= Beginning of Section =

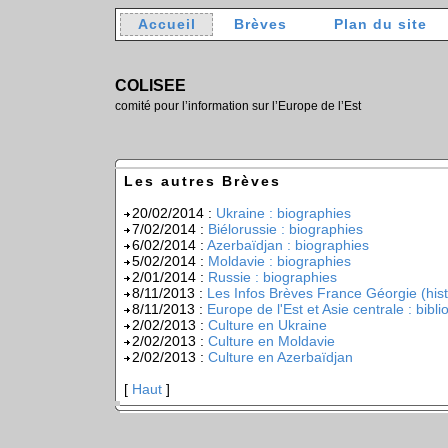
Accueil
Brèves
Plan du site
COLISEE
comité pour l’information sur l’Europe de l’Est
Les autres Brèves
20/02/2014 :
Ukraine : biographies
7/02/2014 :
Biélorussie : biographies
6/02/2014 :
Azerbaïdjan : biographies
5/02/2014 :
Moldavie : biographies
2/01/2014 :
Russie : biographies
8/11/2013 :
Les Infos Brèves France Géorgie (hist
8/11/2013 :
Europe de l'Est et Asie centrale : bibl
2/02/2013 :
Culture en Ukraine
2/02/2013 :
Culture en Moldavie
2/02/2013 :
Culture en Azerbaïdjan
[
Haut
]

= End of Section =

Directions for this task ▸ Would you please repeat the lines from the one with "comité pour l’information" through the last line of the listing above, exactly and with nothing else?

Response area ▸
comité pour l’information sur l’Europe de l’Est
Les autres Brèves
20/02/2014 :
Ukraine : biographies
7/02/2014 :
Biélorussie : biographies
6/02/2014 :
Azerbaïdjan : biographies
5/02/2014 :
Moldavie : biographies
2/01/2014 :
Russie : biographies
8/11/2013 :
Les Infos Brèves France Géorgie (hist
8/11/2013 :
Europe de l'Est et Asie centrale : bibl
2/02/2013 :
Culture en Ukraine
2/02/2013 :
Culture en Moldavie
2/02/2013 :
Culture en Azerbaïdjan
[
Haut
]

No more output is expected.